Selon lui, la concurrence devient de plus en plus importante : «en quelques années, la Russie, pour ne citer qu’elle, est passée pratiquement de 50 à 100 millions de tonnes de production. Dans le même temps, elle a réalisé de gros efforts en terme de qualité et de logistique».

Partir en reconquête
Un rendez-vous régional organisé par la FRSEA le 24 avril dans les locaux de Dijon Céréales a rassemblé des agriculteurs et des membres des organismes stockeurs coopératifs et privés de la région Bourgogne-Franche-Comté. Une représentante de la Draaf était également présente. Trois intervenants François Gatel (France Export Céréales), Laurent Vittoz (Cérévia) et Luc Pelcé (Arvalis) ont tour à tour présenté les enjeux commerciaux, économiques et techniques.

Cette conférence a été l’occasion de rappeler la double nécessité française de produire du blé en quantité et en qualité. «Il est important que notre pays rassure ses clients du bassin méditerranéen» souligne Jacques de Loisy, «leur population est croissante et leur production est très erratique, structurellement déficitaire par rapport à leurs besoins. Nous devons avoir une reconquête sur la qualité de nos blés : au niveau de la propreté, des taux d’humidité des grains mais aussi et surtout au niveau du taux de protéines». L’enjeu est «national et réglementaire» insiste le responsable régional, qui invite l’administration française et les futurs élus qui siégeront à l’assemblée nationale de bien avoir en tête ces différents enjeux : «les agriculteurs doivent avoir à leur disposition des outils et des moyens de production, notamment au niveau de la fertilisation.

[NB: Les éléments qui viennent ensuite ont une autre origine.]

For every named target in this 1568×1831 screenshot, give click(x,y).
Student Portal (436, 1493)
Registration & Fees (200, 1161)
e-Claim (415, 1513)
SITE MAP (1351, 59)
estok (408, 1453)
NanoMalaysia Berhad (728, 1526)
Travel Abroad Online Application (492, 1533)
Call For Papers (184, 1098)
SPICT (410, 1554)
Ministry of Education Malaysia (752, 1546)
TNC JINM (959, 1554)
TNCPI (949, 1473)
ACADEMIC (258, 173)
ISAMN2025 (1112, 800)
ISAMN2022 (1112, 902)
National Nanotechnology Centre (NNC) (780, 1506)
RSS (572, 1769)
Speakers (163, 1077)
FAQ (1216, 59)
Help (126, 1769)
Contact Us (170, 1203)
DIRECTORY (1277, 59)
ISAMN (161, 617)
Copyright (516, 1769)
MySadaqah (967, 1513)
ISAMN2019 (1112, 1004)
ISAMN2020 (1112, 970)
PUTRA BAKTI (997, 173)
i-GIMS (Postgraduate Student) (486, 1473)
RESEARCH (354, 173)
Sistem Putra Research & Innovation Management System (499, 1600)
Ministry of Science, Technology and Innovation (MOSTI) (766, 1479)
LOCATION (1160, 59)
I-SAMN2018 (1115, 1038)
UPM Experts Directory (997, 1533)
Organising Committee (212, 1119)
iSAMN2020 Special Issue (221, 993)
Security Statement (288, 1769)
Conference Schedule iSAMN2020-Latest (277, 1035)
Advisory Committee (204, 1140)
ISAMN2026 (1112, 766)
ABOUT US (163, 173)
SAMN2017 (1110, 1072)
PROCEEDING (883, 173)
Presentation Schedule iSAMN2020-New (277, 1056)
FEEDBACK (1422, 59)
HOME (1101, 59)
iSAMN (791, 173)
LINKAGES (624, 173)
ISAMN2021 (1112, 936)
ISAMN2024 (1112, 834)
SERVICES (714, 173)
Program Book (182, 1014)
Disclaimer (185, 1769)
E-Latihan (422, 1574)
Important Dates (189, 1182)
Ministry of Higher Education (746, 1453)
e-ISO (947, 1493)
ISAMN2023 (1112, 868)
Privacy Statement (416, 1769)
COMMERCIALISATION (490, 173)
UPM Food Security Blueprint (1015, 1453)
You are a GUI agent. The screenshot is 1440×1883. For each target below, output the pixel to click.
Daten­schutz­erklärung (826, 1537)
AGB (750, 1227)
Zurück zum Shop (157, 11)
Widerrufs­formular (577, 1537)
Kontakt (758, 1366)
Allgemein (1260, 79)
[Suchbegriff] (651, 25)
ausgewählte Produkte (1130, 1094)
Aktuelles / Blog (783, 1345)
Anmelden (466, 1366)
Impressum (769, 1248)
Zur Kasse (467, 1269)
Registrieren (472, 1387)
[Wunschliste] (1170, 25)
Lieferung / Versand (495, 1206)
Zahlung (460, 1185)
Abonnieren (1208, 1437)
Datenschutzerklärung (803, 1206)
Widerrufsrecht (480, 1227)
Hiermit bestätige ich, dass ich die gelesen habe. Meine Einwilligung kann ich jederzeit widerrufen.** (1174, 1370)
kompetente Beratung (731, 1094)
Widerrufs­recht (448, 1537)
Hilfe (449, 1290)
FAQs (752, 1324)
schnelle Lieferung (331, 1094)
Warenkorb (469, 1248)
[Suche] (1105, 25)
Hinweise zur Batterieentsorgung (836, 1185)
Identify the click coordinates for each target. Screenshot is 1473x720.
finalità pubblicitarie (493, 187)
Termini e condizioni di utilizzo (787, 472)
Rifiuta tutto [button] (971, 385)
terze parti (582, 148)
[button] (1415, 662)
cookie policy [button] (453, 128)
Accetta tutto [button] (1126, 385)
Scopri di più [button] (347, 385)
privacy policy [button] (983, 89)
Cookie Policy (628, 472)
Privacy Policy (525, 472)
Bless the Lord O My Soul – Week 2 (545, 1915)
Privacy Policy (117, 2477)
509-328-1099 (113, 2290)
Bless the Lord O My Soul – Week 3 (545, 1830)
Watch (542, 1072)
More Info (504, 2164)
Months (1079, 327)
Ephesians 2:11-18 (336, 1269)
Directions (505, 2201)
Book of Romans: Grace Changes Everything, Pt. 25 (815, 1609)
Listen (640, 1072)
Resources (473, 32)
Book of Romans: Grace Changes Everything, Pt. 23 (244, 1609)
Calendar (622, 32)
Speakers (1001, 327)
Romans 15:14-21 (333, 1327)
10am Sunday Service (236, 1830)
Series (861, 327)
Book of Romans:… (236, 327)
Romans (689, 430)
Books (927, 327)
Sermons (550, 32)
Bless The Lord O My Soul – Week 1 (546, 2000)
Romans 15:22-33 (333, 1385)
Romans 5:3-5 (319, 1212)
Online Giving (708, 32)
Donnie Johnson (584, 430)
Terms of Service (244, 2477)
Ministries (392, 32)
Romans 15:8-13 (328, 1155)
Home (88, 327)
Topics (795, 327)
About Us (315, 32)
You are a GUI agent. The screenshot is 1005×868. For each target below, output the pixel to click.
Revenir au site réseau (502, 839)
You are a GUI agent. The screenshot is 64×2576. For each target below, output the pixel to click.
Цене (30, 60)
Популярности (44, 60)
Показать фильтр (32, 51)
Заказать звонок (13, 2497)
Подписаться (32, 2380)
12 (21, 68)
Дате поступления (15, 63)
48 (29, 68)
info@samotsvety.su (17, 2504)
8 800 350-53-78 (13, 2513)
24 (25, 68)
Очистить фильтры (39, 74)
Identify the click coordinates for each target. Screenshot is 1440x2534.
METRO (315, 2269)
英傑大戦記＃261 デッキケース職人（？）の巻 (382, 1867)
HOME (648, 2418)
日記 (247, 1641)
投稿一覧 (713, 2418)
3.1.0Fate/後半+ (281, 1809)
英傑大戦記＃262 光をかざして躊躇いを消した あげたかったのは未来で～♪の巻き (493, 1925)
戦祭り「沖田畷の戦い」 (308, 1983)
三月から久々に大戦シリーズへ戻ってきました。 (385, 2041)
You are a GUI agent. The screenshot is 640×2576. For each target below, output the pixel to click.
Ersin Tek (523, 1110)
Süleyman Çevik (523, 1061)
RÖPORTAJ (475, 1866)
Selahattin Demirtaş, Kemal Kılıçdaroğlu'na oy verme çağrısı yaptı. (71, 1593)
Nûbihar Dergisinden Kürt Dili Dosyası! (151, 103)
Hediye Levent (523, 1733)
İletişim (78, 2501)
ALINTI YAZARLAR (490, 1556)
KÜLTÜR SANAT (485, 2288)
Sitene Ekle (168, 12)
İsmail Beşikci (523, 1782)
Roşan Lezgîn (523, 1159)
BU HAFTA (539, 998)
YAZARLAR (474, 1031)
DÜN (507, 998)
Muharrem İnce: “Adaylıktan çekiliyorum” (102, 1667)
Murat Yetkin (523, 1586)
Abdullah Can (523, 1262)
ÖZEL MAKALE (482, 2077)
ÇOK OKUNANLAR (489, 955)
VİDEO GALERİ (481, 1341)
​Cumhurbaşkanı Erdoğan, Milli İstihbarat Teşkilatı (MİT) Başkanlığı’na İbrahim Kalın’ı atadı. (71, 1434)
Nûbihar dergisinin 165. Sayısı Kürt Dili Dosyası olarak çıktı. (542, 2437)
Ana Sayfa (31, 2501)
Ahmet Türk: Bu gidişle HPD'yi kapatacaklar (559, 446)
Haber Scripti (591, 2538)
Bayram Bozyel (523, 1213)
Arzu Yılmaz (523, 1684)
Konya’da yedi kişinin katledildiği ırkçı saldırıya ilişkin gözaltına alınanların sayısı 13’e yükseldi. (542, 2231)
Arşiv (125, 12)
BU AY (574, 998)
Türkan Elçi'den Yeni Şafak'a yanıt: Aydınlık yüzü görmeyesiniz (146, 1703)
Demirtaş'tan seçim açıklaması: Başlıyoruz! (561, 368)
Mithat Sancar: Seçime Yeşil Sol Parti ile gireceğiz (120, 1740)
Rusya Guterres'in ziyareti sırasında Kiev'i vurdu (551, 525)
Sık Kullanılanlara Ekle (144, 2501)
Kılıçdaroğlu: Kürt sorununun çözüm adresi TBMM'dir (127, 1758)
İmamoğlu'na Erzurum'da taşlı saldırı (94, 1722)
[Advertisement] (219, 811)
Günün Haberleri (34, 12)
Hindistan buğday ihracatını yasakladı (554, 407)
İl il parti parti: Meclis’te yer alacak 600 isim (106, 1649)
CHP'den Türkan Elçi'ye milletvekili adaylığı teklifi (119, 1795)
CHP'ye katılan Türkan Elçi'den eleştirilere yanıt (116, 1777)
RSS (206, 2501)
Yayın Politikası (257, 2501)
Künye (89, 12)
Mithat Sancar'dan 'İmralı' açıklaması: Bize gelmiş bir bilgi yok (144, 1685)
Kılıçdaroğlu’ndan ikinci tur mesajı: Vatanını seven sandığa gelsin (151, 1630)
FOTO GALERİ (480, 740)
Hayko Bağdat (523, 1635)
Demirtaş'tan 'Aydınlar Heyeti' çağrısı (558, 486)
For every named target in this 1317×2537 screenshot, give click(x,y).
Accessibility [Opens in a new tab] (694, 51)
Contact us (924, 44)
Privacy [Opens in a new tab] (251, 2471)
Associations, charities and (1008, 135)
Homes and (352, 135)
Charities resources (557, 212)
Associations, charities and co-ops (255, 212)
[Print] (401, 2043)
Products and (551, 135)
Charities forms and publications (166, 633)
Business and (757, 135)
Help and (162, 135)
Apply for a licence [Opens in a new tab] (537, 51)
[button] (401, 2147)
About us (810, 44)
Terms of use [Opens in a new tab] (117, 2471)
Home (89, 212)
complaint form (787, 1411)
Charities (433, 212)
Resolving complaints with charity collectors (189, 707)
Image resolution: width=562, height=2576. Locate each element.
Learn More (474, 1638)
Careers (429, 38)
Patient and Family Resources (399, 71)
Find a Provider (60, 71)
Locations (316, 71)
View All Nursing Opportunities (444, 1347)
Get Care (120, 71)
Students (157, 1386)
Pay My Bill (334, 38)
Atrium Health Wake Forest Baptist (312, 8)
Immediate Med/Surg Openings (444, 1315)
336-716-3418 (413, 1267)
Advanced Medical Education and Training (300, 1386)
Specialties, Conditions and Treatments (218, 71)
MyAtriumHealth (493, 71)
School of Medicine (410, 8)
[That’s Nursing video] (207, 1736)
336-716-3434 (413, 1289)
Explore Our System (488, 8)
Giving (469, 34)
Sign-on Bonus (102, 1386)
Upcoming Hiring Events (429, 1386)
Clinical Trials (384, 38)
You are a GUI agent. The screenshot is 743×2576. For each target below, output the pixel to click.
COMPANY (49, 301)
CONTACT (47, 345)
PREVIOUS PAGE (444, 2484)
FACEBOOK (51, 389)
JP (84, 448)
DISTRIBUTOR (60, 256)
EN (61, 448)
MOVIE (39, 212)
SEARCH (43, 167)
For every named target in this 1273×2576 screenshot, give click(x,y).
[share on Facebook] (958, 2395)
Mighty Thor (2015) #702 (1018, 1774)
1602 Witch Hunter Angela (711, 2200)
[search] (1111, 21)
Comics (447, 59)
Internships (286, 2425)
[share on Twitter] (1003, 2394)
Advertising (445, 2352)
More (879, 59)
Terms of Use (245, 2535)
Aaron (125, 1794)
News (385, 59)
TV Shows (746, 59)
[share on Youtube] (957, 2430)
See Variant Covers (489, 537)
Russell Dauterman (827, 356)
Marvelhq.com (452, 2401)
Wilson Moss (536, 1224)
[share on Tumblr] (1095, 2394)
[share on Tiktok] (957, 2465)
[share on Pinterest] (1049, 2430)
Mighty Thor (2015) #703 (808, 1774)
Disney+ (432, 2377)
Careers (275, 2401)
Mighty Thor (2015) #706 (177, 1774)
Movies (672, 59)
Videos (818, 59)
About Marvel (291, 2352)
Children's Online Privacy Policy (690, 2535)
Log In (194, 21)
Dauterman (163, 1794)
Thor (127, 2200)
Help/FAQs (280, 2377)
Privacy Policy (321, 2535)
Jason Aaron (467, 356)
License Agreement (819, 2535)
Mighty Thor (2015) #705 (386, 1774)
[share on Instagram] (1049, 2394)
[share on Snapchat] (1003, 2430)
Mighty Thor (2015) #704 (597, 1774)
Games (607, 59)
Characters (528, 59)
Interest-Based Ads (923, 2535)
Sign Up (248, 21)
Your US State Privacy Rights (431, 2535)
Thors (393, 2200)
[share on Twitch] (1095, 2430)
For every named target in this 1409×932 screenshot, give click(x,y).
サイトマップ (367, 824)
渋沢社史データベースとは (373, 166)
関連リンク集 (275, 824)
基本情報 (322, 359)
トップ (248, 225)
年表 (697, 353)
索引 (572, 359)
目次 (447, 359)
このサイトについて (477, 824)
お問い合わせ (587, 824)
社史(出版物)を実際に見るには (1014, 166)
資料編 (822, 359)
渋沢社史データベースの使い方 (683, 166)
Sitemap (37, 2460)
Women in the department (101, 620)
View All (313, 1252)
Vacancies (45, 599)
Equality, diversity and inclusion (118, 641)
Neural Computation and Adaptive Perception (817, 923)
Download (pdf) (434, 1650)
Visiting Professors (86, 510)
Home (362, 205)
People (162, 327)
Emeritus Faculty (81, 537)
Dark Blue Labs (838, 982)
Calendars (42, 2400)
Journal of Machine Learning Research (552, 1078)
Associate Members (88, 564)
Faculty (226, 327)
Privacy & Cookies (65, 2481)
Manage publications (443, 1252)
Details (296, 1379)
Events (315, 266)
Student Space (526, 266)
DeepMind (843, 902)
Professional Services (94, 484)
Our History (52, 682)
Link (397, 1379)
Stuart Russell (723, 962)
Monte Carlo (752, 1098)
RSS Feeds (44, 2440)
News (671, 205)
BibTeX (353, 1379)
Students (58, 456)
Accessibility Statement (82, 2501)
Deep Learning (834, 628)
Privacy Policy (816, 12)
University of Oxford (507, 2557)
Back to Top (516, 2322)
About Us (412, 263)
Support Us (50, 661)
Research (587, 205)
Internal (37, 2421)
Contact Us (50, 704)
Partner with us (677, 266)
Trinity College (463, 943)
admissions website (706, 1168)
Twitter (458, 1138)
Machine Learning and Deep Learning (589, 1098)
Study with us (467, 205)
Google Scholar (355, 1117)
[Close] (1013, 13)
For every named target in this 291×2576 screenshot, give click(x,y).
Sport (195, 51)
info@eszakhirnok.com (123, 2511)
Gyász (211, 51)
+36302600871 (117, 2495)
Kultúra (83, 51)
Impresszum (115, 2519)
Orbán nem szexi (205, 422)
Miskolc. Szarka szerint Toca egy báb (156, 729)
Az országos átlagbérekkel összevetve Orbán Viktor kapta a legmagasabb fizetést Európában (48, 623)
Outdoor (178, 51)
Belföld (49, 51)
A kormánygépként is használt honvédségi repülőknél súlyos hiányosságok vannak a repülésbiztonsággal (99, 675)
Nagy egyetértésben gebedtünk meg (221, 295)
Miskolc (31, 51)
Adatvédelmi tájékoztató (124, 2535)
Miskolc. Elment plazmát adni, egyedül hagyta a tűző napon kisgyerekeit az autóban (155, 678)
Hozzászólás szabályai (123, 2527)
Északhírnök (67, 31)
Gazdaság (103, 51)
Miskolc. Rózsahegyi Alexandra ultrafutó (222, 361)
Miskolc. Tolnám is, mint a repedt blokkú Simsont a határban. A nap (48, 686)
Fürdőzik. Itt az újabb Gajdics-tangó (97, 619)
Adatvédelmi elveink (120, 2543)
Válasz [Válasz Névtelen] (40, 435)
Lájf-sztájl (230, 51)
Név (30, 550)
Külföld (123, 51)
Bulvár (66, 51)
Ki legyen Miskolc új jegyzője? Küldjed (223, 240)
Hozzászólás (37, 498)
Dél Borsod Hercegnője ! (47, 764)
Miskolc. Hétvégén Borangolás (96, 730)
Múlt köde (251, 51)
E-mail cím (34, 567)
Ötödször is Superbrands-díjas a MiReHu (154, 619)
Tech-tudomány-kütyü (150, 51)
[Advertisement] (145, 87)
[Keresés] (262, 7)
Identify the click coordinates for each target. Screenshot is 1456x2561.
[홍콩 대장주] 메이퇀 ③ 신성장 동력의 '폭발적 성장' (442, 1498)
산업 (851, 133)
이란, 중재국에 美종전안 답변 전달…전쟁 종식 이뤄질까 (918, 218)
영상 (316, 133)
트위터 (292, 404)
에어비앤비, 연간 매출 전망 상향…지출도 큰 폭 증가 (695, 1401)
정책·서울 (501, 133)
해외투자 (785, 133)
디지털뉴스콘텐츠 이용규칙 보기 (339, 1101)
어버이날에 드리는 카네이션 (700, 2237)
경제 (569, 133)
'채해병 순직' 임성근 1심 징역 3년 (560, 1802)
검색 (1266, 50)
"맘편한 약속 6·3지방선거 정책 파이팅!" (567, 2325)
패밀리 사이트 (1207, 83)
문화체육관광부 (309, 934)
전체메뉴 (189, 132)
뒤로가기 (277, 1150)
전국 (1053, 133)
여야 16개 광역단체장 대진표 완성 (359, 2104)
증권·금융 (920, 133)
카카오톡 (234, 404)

Nous devons être en mesure de répondre à la demande de nos clients au grand export, sans oublier nos voisins italiens et la meunerie française. Il est aussi fondamental que la région Bourgogne-Franche-Comté reconquiert un tissu industriel autour des métiers du grain. Il en va de la valorisation de nos productions, donc du revenu des producteurs et de la vitalité du tissu économique régional et des emplois afférents !»

Projet BOP
Administrateur Arvalis-Institut du Végétal, Didier Lenoir a rappelé l’utilité du projet «Blé, objectif protéines» qui délivre un certain nombre de messages techniques à destination des agriculteurs :  «rédigés à partir de la fin de l’hiver par l’ensemble des instituts, des Chambres d’agriculture et des organismes stockeurs, les messages BOP visent à élever le taux de protéines de nos blés en aidant les producteurs dans leurs différentes décisions sur l’azote. La forme, la dose et le moment le plus opportun sont notifiés pour optimiser leur utilisation par la plante».

«Nous ne sommes pas les seuls sur les marchés»

François Gatel, directeur de France Export Céréales, a abordé les critères déterminant les conditions d’accès vers l’export extracommunautaire : «Nous ne sommes pas seuls sur les marchés à l’export, il faut bien le savoir. Nos clients regardent également nos concurrents : à qualité égale, ils vont prendre le moins cher. À prix égal, ils vont prendre la meilleure qualité. Nous devons donc proposer des blés qui répondent à leurs spécifications techniques et attentes qualitatives, le tout en étant compétitifs par rapport à nos concurrents. Nous sommes capables, en France, de produire de la quantité. Nous avons également une bonne logistique. En revanche, nous péchons souvent sur la qualité et là, je pense tout particulièrement à la teneur en protéines. Nous sommes, en moyenne, que très légèrement supérieurs à 11% alors que nos clients demandent plutôt 12% voire 12,5%. Remonter la teneur en protéines du blé français est une nécessité pour l’export. Pour y arriver, il existe des voies de progrès, à la fois techniques et réglementaires».